霞ケ浦でブラックバスとともに増えているのが、やはり北米からの移入魚であるブルーギルです。
一九六〇年、米国訪問中の天皇陛下(当時は皇太子)がシカゴのシェッド水族館から十七匹を贈られ、日本の淡水区水産研究所で飼育されたのが最初です。それが多数繁殖し、国内各地の水産試験場に分与され、一部の湖沼にも放流され、ルアー釣りの対象魚として人為的に分布が広がっています。

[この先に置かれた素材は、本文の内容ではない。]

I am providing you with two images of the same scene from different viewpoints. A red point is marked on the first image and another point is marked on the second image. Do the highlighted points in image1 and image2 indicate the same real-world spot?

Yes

ブルーギルは、英語で「青えら」の意味で、えらぶたが青味がかっていることから、こう呼ばれています。バス科に属し、産卵や哺育の習性もブラックバスに似ています。口はそれほど大きくないのですが、他の魚の卵、稚魚、底生動物、浮遊動物などあらゆるもの を食べるため、生態系の中ではブラックバス以上に脅威的な存在になっていると、指摘する研究者もいます。

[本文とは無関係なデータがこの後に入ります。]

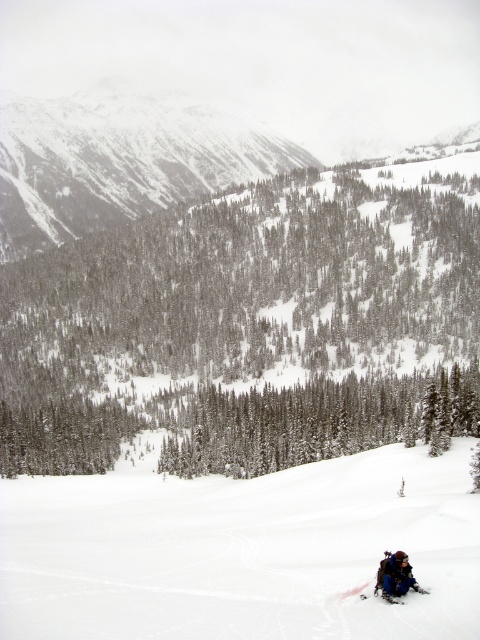 You are standing at the center of the image and want to reach the white snow ski slope at lower right. Which direction should you move in to get there?

You should move towards the lower right direction to reach the white snow ski slope at lower right.

You are a hiker planning to take a photo of the snowy rocky mountain at upper left. You are currently standing at the point marked by coordinates point (119, 163). Can you see the snowy rocky mountain at upper left from your current position?

The snowy rocky mountain at upper left is represented by point (119, 163), so you are standing at the same location as the mountain. Therefore, you cannot see the snowy rocky mountain at upper left from your current position. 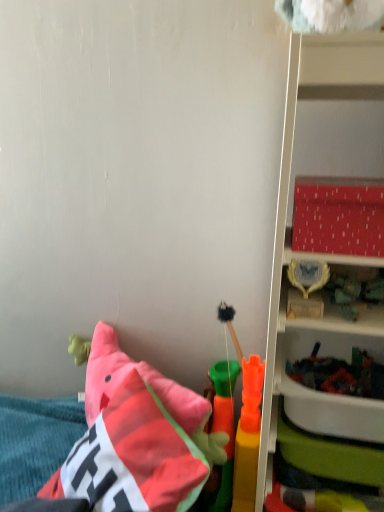 Question: Is smooth plastic toy at lower right, placed as the 3th toy when sorted from back to front, inside rubber carrot at center, acting as the second toy starting from the front?

Choices:
 (A) yes
 (B) no

Answer: (B)

Question: Does rubber carrot at center, which ranks as the second toy in back-to-front order, have a smaller size compared to smooth plastic toy at lower right, which ranks as the first toy in front-to-back order?

Choices:
 (A) yes
 (B) no

Answer: (A)

Question: From the image's perspective, is rubber carrot at center, acting as the second toy starting from the front, on smooth plastic toy at lower right, which ranks as the first toy in front-to-back order?

Choices:
 (A) yes
 (B) no

Answer: (B)

Question: From a real-world perspective, is rubber carrot at center, which ranks as the second toy in back-to-front order, under smooth plastic toy at lower right, placed as the 3th toy when sorted from back to front?

Choices:
 (A) no
 (B) yes

Answer: (B)

Question: Is rubber carrot at center, which ranks as the second toy in back-to-front order, in front of smooth plastic toy at lower right, which ranks as the first toy in front-to-back order?

Choices:
 (A) yes
 (B) no

Answer: (B)

Question: Is rubber carrot at center, acting as the second toy starting from the front, taller or shorter than soft fuzzy brush at center, the 3th toy from the front?

Choices:
 (A) short
 (B) tall

Answer: (B)

Question: Is rubber carrot at center, which ranks as the second toy in back-to-front order, situated inside soft fuzzy brush at center, the 3th toy from the front, or outside?

Choices:
 (A) outside
 (B) inside

Answer: (A)

Question: Is rubber carrot at center, acting as the second toy starting from the front, to the left or to the right of soft fuzzy brush at center, the 3th toy from the front, in the image?

Choices:
 (A) left
 (B) right

Answer: (A)

Question: Considering the positions of rubber carrot at center, which ranks as the second toy in back-to-front order, and soft fuzzy brush at center, the 3th toy from the front, in the image, is rubber carrot at center, which ranks as the second toy in back-to-front order, wider or thinner than soft fuzzy brush at center, the 3th toy from the front,?

Choices:
 (A) thin
 (B) wide

Answer: (B)

Question: From their relative heights in the image, would you say matte red plastic shelf at right is taller or shorter than soft fuzzy brush at center, the 3th toy from the front?

Choices:
 (A) short
 (B) tall

Answer: (B)

Question: Is matte red plastic shelf at right bigger or smaller than soft fuzzy brush at center, the 3th toy from the front?

Choices:
 (A) small
 (B) big

Answer: (B)

Question: From a real-world perspective, is matte red plastic shelf at right physically located above or below soft fuzzy brush at center, which ranks as the first toy in back-to-front order?

Choices:
 (A) above
 (B) below

Answer: (A)

Question: In the image, is matte red plastic shelf at right positioned in front of or behind soft fuzzy brush at center, the 3th toy from the front?

Choices:
 (A) behind
 (B) front

Answer: (B)

Question: From a real-world perspective, is matte red plastic shelf at right above or below rubber carrot at center, which ranks as the second toy in back-to-front order?

Choices:
 (A) below
 (B) above

Answer: (B)

Question: Would you say matte red plastic shelf at right is inside or outside rubber carrot at center, which ranks as the second toy in back-to-front order?

Choices:
 (A) outside
 (B) inside

Answer: (A) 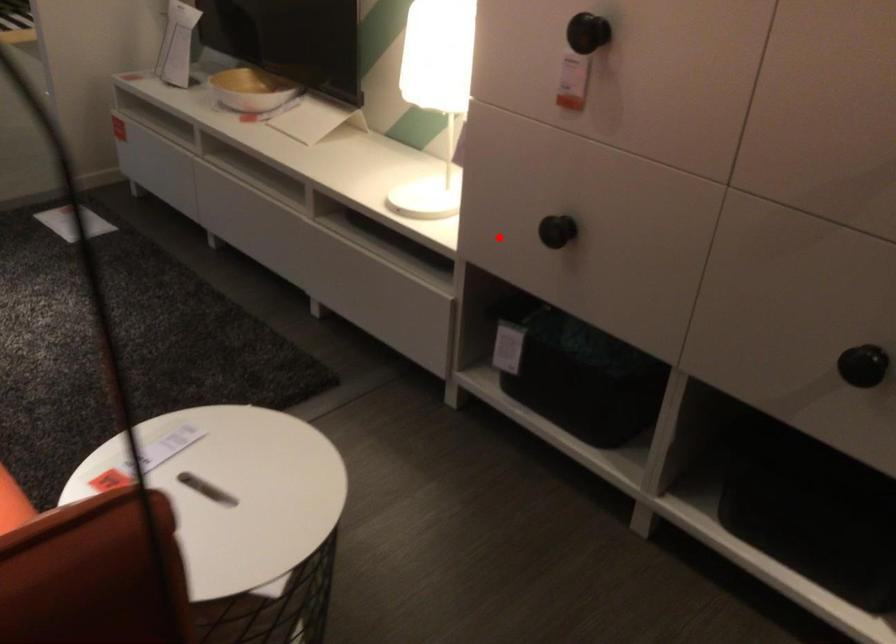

ルアーで釣りあげたら放流せずに、食べたほうがよいと言われ、フライにすれば美味ということです。しかし、ひれが硬く、小骨も多いことから、食べる人は少ないようです。
この魚は日本の淡水魚にない体型と色彩をしているため、観賞用に飼育されることがあります。空気さえ通っていれば、アカムシやイトミミズ、乾燥ミジンコなどをよく食べ、丈夫で飼いやすい魚です。しかし、他の魚と一緒に飼うことができないのは、ブラックバスと同様です。